### ACTIVITY
Within this material, how many lines include the word "Mike"? Answer with a number and nothing more.

### DATA SUPPLIED

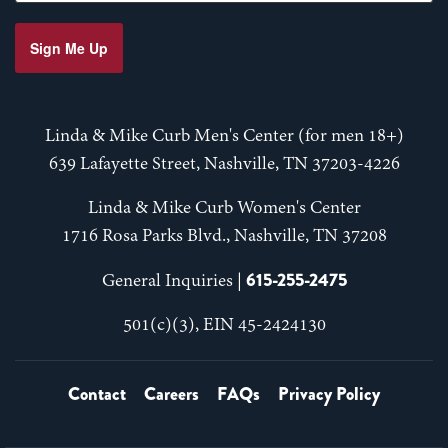
Sign Me Up
Linda & Mike Curb Men's Center (for men 18+)
639 Lafayette Street, Nashville, TN 37203-4226
Linda & Mike Curb Women's Center
1716 Rosa Parks Blvd., Nashville, TN 37208
615-255-2475
General Inquiries |
501(c)(3), EIN 45-2424130
Contact
Careers
FAQs
Privacy Policy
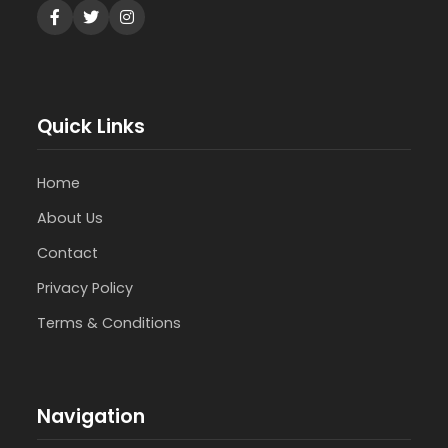
Quick Links
Home
About Us
Contact
Privacy Policy
Terms & Conditions
Navigation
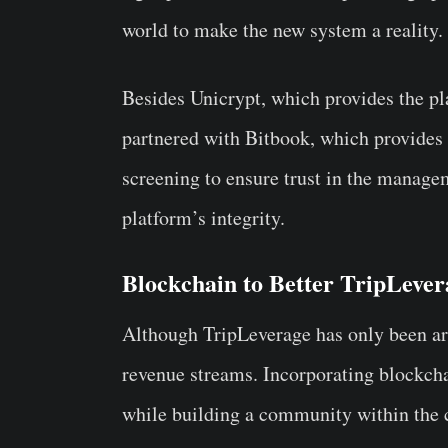
world to make the new system a reality
Besides Unicrypt, which provides the pl
partnered with Bitbook, which provides
screening to ensure trust in the managem
platform’s integrity.
Blockchain to Better TripLever
Although TripLeverage has only been arou
revenue streams. Incorporating blockcha
while building a community within the 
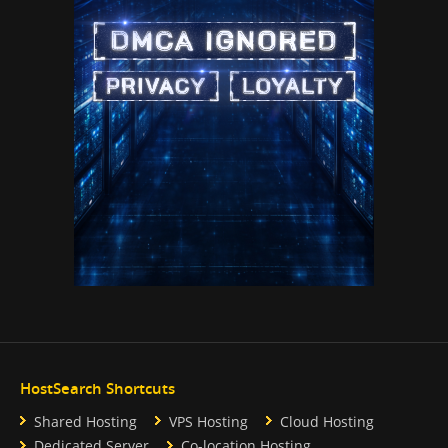
HostSearch Shortcuts
Shared Hosting
VPS Hosting
Cloud Hosting
Dedicated Server
Co-location Hosting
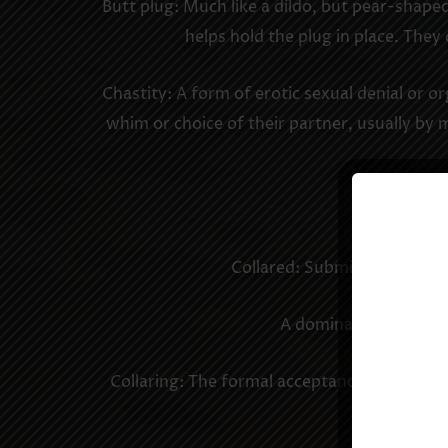
Butt plug: Much like a dildo, but pear-shaped
helps hold the plug in place. They
Chastity: A form of erotic sexual denial or o
whim or choice of their partner, usually by 
Cock and ba
Collared: Submissive or slave
A dominant may have m
Collaring: The formal acceptance by a domin
domin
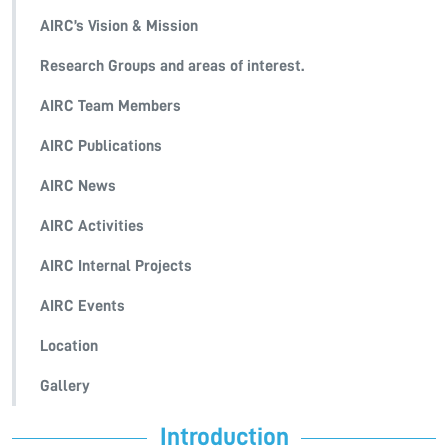
AIRC’s Vision & Mission
Research Groups and areas of interest.
AIRC Team Members
AIRC Publications
AIRC News
AIRC Activities
AIRC Internal Projects
AIRC Events
Location
Gallery
Introduction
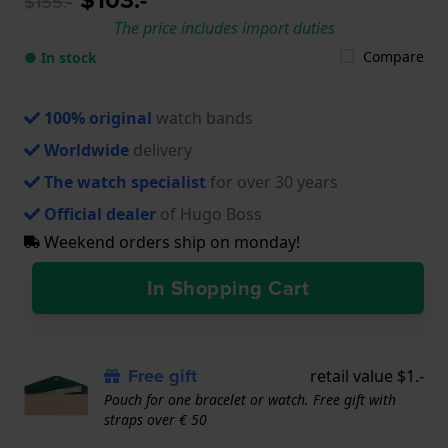
$155.-
The price includes import duties
Compare
● In stock
100% original
watch bands
Worldwide
delivery
The watch specialist
for over 30 years
Official dealer
of Hugo Boss
Weekend orders ship on monday!
In Shopping Cart
Free gift
retail value $1.-
Pouch for one bracelet or watch. Free gift with
straps over € 50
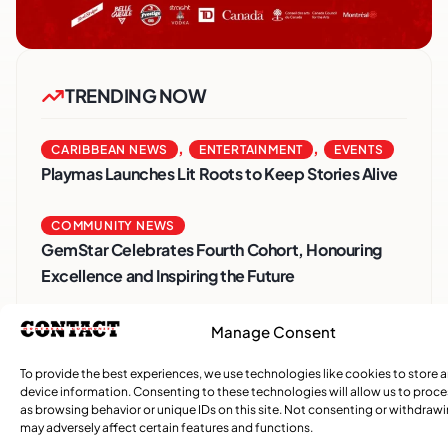
TRENDING NOW
,
,
CARIBBEAN NEWS
ENTERTAINMENT
EVENTS
Playmas Launches Lit Roots to Keep Stories Alive
COMMUNITY NEWS
GemStar Celebrates Fourth Cohort, Honouring
Excellence and Inspiring the Future
,
ENTERTAINMENT
EVENTS
Manage Consent
She Takes Her Seat Builds a Community Where
To provide the best experiences, we use technologies like cookies to store 
Women’s Voices Matter
device information. Consenting to these technologies will allow us to proc
as browsing behavior or unique IDs on this site. Not consenting or withdraw
may adversely affect certain features and functions.
COMMUNITY NEWS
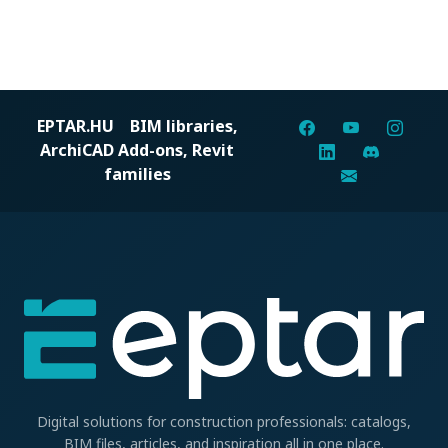
EPTAR.HU
BIM libraries,
ArchiCAD Add-ons, Revit
families
Digital solutions for construction professionals: catalogs,
BIM files, articles, and inspiration all in one place.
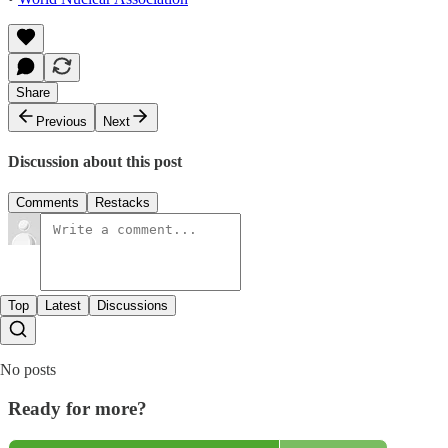
Share
Previous
Next
Discussion about this post
Comments
Restacks
Top
Latest
Discussions
No posts
Ready for more?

### WRITTEN REPLY
2